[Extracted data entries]

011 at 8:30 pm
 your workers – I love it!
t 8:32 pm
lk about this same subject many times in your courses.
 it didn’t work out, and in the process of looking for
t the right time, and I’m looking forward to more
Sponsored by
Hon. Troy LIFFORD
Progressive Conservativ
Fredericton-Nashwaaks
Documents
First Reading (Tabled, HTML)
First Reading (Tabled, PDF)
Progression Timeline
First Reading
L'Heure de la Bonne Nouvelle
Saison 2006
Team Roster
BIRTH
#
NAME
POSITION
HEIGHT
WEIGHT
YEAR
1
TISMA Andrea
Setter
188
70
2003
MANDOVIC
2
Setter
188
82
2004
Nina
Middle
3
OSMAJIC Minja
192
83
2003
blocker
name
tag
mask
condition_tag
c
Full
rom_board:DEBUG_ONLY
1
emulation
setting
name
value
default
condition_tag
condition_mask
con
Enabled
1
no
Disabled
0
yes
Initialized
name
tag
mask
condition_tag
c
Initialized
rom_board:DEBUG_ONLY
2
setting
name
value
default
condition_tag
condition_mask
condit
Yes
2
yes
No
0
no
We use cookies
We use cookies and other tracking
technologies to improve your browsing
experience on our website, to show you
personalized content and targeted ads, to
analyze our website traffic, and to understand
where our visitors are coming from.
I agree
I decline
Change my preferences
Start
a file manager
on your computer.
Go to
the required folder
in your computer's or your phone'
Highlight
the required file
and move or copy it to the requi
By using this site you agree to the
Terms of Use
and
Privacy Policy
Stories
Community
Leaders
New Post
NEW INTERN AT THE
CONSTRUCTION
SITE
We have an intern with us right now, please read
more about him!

...

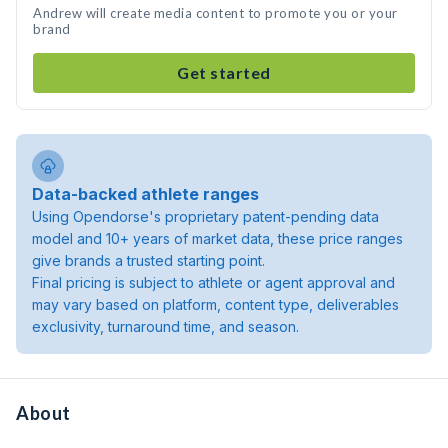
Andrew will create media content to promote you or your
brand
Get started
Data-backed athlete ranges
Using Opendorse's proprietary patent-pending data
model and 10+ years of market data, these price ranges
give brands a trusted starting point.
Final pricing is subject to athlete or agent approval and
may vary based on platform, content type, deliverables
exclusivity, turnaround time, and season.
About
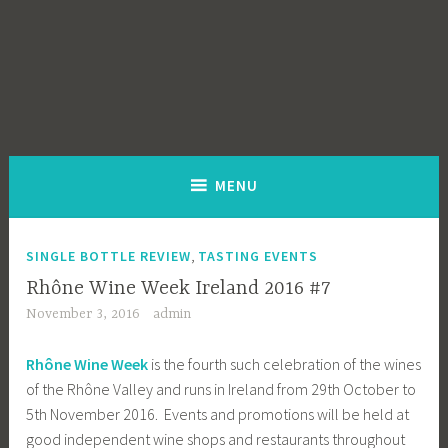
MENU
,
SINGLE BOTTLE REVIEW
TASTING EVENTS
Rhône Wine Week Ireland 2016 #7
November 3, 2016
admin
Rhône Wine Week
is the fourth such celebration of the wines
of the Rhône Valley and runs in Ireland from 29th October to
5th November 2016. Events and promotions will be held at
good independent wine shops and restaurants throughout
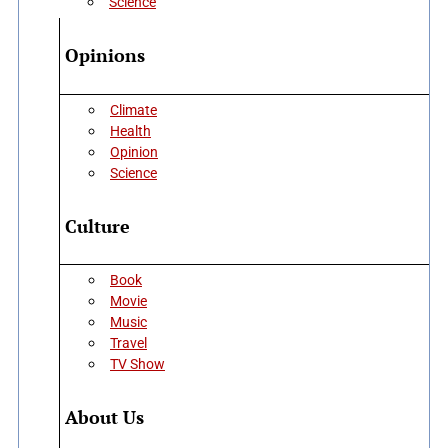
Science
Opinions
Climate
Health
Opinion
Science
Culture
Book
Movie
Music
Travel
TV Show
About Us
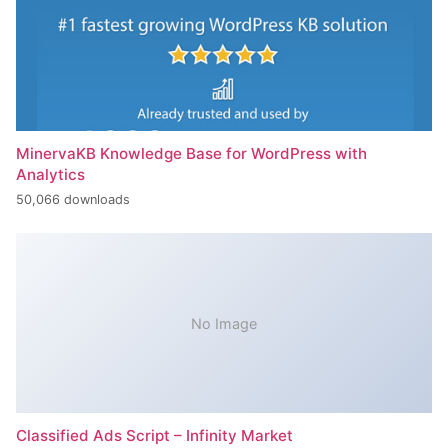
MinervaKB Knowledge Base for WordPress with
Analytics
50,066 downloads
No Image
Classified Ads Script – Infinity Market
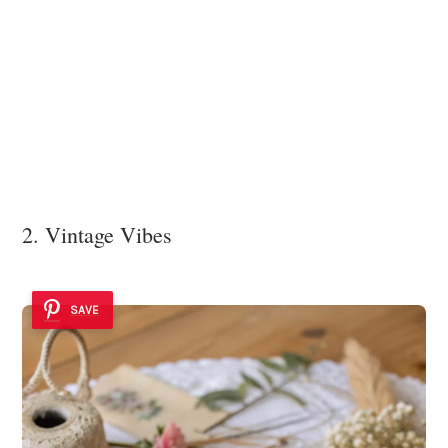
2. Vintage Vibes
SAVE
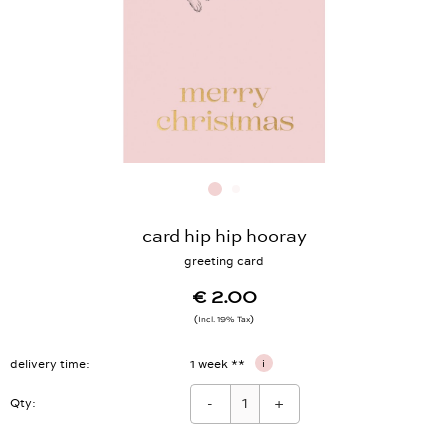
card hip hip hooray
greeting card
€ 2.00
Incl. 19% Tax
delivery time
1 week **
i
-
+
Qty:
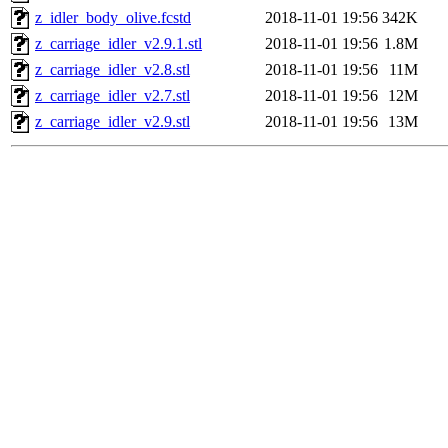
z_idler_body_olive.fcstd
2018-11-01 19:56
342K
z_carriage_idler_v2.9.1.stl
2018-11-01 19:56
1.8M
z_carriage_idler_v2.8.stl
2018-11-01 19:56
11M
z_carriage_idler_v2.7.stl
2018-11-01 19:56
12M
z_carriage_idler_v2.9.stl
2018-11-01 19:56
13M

→ **Exercise directions**
All lines above holding the word "November" make up the answer; copy each one.

→ **Task response**
November 3, 2016
5th November 2016. Events and promotions will be held at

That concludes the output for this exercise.